**Required action**
Take the lines below beginning at the line that has "Browse All Products" and stopping after the line that has "is often difficult.", and print them exactly as they are, with no other lines.

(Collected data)
'''

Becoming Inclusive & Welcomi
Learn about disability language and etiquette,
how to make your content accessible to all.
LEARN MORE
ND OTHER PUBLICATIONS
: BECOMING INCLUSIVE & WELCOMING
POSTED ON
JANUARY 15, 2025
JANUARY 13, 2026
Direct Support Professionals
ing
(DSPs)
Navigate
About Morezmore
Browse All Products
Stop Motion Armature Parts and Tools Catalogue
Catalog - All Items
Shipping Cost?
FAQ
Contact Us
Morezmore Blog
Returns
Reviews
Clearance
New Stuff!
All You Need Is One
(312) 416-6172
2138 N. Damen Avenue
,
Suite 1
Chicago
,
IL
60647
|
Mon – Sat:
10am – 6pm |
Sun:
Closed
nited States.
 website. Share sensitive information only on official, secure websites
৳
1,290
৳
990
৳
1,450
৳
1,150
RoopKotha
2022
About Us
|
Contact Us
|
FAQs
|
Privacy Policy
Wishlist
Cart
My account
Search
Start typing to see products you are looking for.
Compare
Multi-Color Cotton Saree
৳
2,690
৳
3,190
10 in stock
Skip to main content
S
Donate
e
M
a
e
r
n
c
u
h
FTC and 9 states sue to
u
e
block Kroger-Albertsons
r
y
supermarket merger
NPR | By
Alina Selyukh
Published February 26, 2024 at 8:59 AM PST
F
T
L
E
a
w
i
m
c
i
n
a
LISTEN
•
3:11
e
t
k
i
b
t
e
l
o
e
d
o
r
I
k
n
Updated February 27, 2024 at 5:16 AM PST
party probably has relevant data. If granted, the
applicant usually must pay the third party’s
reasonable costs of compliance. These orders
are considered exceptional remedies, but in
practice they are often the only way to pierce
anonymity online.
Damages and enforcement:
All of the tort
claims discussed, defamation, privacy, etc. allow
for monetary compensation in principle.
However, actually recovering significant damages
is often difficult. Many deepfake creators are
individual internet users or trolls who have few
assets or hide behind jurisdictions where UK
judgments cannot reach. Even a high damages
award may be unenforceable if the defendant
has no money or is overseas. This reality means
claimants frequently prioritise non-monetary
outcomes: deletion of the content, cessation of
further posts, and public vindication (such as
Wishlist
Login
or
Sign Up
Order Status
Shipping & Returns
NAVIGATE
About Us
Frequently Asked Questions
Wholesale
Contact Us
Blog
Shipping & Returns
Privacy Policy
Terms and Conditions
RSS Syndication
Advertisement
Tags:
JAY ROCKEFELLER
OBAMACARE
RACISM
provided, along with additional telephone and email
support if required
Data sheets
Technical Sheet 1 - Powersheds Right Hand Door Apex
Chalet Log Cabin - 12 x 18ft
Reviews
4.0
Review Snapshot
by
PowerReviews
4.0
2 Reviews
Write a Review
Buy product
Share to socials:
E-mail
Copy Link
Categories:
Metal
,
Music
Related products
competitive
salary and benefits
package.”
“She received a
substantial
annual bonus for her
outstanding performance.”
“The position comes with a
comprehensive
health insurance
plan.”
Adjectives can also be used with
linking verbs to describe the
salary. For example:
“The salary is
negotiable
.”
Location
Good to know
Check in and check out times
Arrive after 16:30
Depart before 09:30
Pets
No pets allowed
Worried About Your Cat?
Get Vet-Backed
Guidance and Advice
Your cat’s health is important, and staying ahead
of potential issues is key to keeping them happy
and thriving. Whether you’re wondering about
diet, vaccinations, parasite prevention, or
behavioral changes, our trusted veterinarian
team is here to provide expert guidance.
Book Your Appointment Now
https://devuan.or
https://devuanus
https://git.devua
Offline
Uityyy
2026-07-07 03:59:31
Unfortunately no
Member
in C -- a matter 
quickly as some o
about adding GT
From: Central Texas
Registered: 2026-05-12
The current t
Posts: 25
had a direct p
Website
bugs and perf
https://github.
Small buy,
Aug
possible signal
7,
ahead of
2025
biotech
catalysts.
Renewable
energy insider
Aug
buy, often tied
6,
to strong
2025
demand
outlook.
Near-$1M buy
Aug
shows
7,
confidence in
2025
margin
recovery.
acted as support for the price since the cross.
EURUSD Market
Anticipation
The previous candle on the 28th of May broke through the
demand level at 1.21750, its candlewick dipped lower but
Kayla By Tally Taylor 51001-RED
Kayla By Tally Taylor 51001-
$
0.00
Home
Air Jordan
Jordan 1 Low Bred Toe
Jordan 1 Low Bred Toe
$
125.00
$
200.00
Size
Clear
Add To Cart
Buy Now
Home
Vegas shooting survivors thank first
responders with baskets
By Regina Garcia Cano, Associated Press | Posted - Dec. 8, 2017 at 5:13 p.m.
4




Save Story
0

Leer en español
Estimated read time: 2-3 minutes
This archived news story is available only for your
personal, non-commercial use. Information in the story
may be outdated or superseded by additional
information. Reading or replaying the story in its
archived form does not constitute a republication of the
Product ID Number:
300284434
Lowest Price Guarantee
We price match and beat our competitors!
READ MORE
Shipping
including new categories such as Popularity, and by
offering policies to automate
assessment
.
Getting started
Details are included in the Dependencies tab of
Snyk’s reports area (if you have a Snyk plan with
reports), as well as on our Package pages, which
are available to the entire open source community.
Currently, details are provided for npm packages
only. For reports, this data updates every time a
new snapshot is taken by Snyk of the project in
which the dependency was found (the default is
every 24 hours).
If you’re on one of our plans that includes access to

'''

**Output for this exercise**
Browse All Products
Stop Motion Armature Parts and Tools Catalogue
Catalog - All Items
Shipping Cost?
FAQ
Contact Us
Morezmore Blog
Returns
Reviews
Clearance
New Stuff!
All You Need Is One
(312) 416-6172
2138 N. Damen Avenue
,
Suite 1
Chicago
,
IL
60647
|
Mon – Sat:
10am – 6pm |
Sun:
Closed
nited States.
 website. Share sensitive information only on official, secure websites
৳
1,290
৳
990
৳
1,450
৳
1,150
RoopKotha
2022
About Us
|
Contact Us
|
FAQs
|
Privacy Policy
Wishlist
Cart
My account
Search
Start typing to see products you are looking for.
Compare
Multi-Color Cotton Saree
৳
2,690
৳
3,190
10 in stock
Skip to main content
S
Donate
e
M
a
e
r
n
c
u
h
FTC and 9 states sue to
u
e
block Kroger-Albertsons
r
y
supermarket merger
NPR | By
Alina Selyukh
Published February 26, 2024 at 8:59 AM PST
F
T
L
E
a
w
i
m
c
i
n
a
LISTEN
•
3:11
e
t
k
i
b
t
e
l
o
e
d
o
r
I
k
n
Updated February 27, 2024 at 5:16 AM PST
party probably has relevant data. If granted, the
applicant usually must pay the third party’s
reasonable costs of compliance. These orders
are considered exceptional remedies, but in
practice they are often the only way to pierce
anonymity online.
Damages and enforcement:
All of the tort
claims discussed, defamation, privacy, etc. allow
for monetary compensation in principle.
However, actually recovering significant damages
is often difficult. Many deepfake creators are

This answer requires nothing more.